図25は、品質状況に関するパラメータの一種である、半田量のばらつきについて説明するための図である。図25に示すようなBGA(Ball Grid Array)を有する部品は、配列上に並べられた電極部分にボール状の半田が予め塗布されている。しかし、領域605に含まれる半田のように、半田の面積または体積が他の半田とは異なるものが含まれている場合には、半田不足により電極が基板から浮いたり、半田過多により電極同士が導通したりする問題が生じる。このため、部品実装基板の品質を悪化させる要因となる。したがって、「半田量のばらつき」とは、半田の面積または体積のばらつきを示し、具体的には、半田の面積または体積の分散または標準偏差が用いられる。なお、半田の面積または体積は、部品認識カメラ126により認識することができる。
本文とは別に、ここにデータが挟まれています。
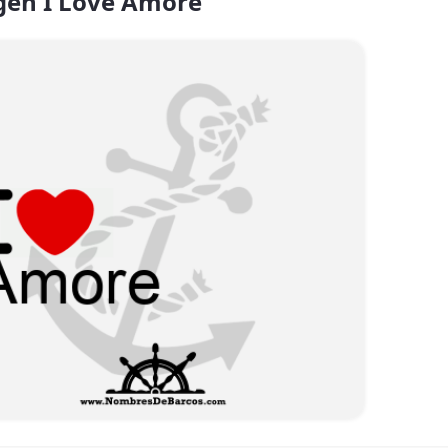
en I Love Amore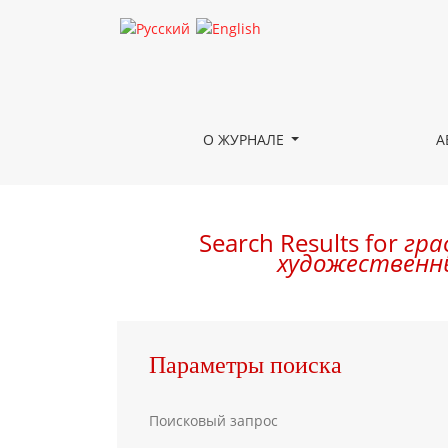
Поиск
О ЖУРНАЛЕ
А
Search Results for
гра
художественный
Параметры поиска
Поисковый запрос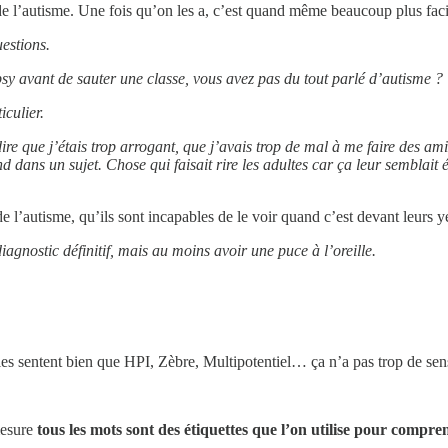
s de l’autisme. Une fois qu’on les a, c’est quand même beaucoup plus faci
uestions.
psy avant de sauter une classe, vous avez pas du tout parlé d’autisme ?
iculier.
ire que j’étais trop arrogant, que j’avais trop de mal à me faire des ami
 dans un sujet. Chose qui faisait rire les adultes car ça leur semblait 
e l’autisme, qu’ils sont incapables de le voir quand c’est devant leurs y
iagnostic définitif, mais au moins avoir une puce à l’oreille.
les sentent bien que HPI, Zèbre, Multipotentiel… ça n’a pas trop de sen
mesure
tous les mots sont des étiquettes que l’on utilise pour compr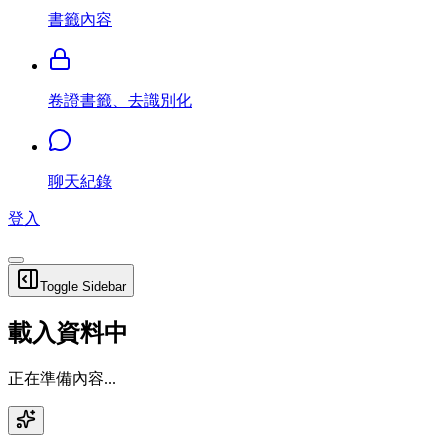
書籤內容
卷證書籤、去識別化
聊天紀錄
登入
Toggle Sidebar
載入資料中
正在準備內容...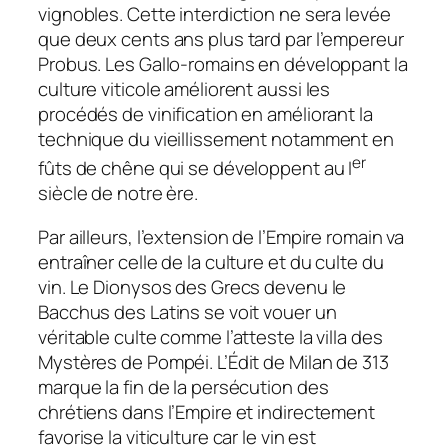
vignobles. Cette interdiction ne sera levée
que deux cents ans plus tard par l’empereur
Probus. Les Gallo-romains en développant la
culture viticole améliorent aussi les
procédés de vinification en améliorant la
technique du vieillissement notamment en
er
fûts de chêne qui se développent au I
siècle de notre ère.
Par ailleurs, l’extension de l’Empire romain va
entraîner celle de la culture et du culte du
vin. Le Dionysos des Grecs devenu le
Bacchus des Latins se voit vouer un
véritable culte comme l’atteste la villa des
Mystères de Pompéi. L’Édit de Milan de 313
marque la fin de la persécution des
chrétiens dans l’Empire et indirectement
favorise la viticulture car le vin est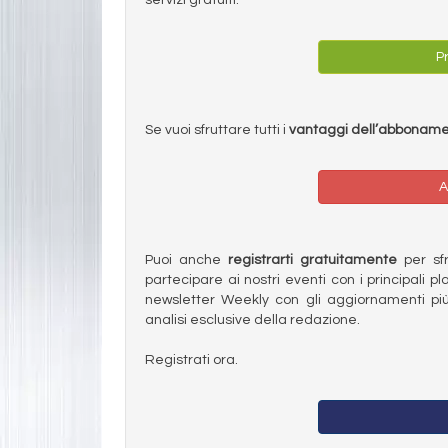
Pr
Se vuoi sfruttare tutti i
vantaggi dell’abbonam
A
Puoi anche
registrarti gratuitamente
per sfru
partecipare ai nostri eventi con i principali pl
newsletter Weekly con gli aggiornamenti più
analisi esclusive della redazione.
Registrati ora.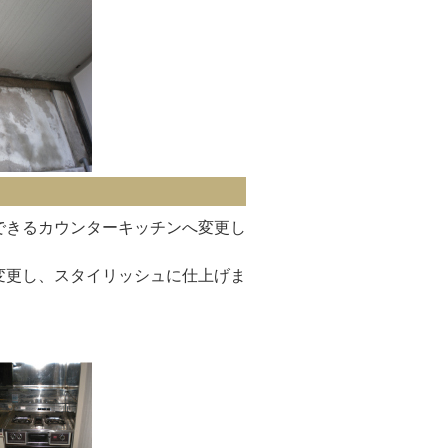
できるカウンターキッチンへ変更し
変更し、スタイリッシュに仕上げま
なお、上述した稼働状況に関するパラメータの一種である「持ち帰り率」は、品質状況に関するパラメータの一種でもある。すなわち、図26では、吸着ノズルが吸着する部品の位置をハッチングで示しているが、ハッチングで示された部分の固着性が強いような場合には、持ち帰り率が大きくなってしまう。このため、持ち帰り率と固着性との間には相関関係がある。すなわち、持ち帰り率は、品質状況に関するパラメータの一種でもある。なお、固着性は、部品の材質により変化する。例えば、錫の純度が高い材質の場合には、その部分は柔らかくなるため、吸着ノズルに引っ付きやすくなり、持ち帰り率が大きくなってしまう。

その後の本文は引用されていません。